[[ Provided data open ]]
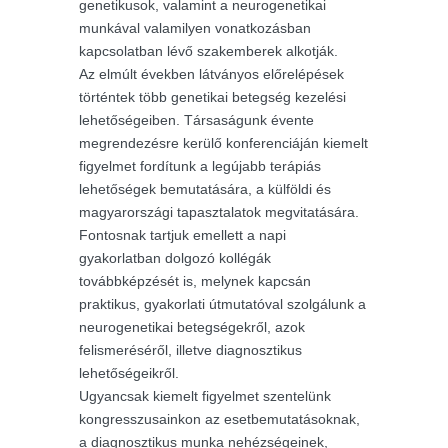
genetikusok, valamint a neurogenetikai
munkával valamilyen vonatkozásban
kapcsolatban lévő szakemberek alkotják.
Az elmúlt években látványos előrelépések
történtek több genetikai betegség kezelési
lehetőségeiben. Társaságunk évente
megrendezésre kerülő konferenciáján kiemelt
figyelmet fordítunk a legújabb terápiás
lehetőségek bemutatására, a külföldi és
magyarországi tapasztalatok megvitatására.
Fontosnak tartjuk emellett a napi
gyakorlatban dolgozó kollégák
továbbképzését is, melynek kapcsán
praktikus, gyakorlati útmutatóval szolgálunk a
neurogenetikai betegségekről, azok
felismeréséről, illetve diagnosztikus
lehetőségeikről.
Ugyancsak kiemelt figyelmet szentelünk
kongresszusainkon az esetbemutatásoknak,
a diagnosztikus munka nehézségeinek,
[[ Provided data closed ]]
[[ Provided data open ]]
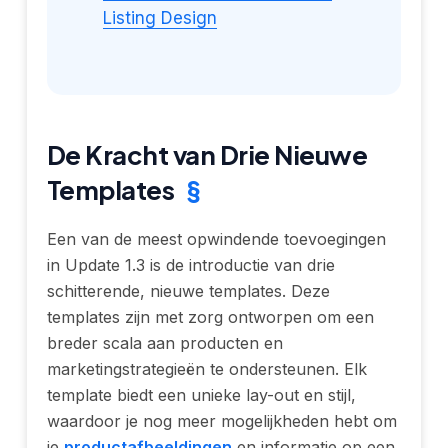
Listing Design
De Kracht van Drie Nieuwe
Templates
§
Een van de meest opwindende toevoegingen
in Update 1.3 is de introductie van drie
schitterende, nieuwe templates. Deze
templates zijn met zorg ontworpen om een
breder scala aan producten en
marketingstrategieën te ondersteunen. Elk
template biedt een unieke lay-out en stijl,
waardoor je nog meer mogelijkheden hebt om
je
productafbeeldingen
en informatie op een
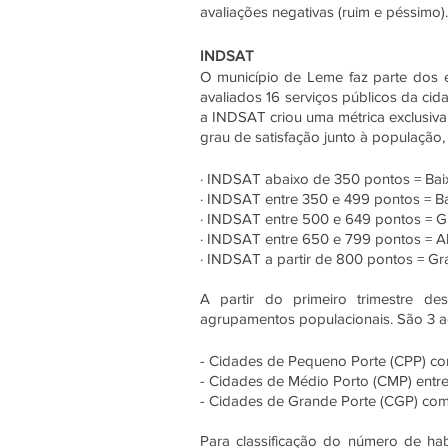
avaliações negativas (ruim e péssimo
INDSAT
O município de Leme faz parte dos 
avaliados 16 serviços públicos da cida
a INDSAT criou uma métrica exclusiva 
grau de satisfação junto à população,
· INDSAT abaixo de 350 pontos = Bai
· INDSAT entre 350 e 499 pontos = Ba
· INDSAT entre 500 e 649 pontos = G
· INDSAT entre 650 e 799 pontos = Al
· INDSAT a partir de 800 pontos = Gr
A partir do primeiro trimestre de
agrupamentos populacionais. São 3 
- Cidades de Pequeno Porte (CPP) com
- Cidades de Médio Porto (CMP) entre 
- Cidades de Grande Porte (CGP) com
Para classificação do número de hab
[[ Provided data closed ]]
[[ Provided data open ]]
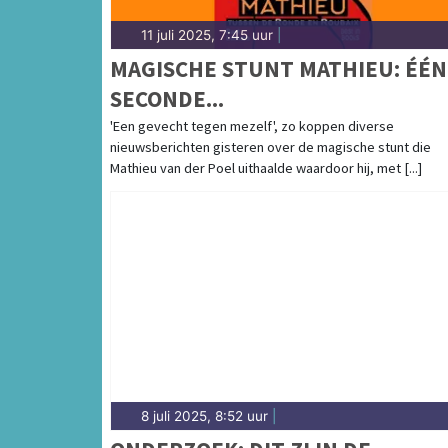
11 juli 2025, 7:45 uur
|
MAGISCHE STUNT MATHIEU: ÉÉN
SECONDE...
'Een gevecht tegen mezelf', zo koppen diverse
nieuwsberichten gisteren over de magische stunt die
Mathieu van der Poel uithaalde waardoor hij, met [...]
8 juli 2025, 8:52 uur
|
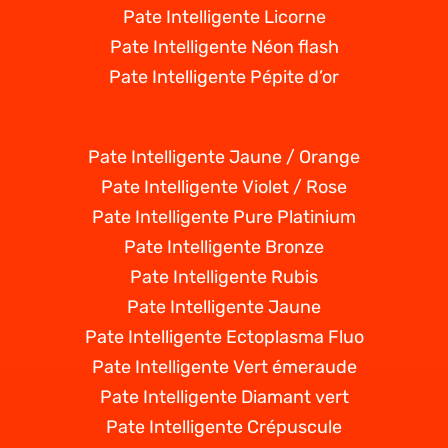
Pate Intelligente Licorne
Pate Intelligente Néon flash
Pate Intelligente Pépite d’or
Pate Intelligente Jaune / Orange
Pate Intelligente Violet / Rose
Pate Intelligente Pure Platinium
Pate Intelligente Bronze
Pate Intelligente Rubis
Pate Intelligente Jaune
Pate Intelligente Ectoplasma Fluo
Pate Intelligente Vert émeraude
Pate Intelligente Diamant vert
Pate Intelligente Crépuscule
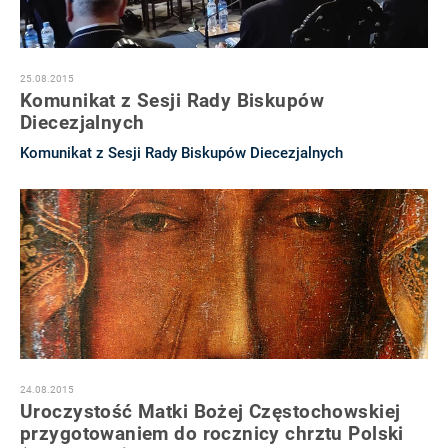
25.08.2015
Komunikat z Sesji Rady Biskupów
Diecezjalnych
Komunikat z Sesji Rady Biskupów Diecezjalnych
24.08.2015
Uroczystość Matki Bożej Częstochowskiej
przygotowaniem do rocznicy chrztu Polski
[[ Provided data closed ]]
◆ Task directions
From the data above, output only the lines between the line containing "Komunikat z Sesji Rady Biskupów Diecezjalnych" and the line containing "przygotowaniem do rocznicy chrztu Polski", inclusive, exactly as written.

◆ Problem solution
Komunikat z Sesji Rady Biskupów Diecezjalnych
24.08.2015
Uroczystość Matki Bożej Częstochowskiej
przygotowaniem do rocznicy chrztu Polski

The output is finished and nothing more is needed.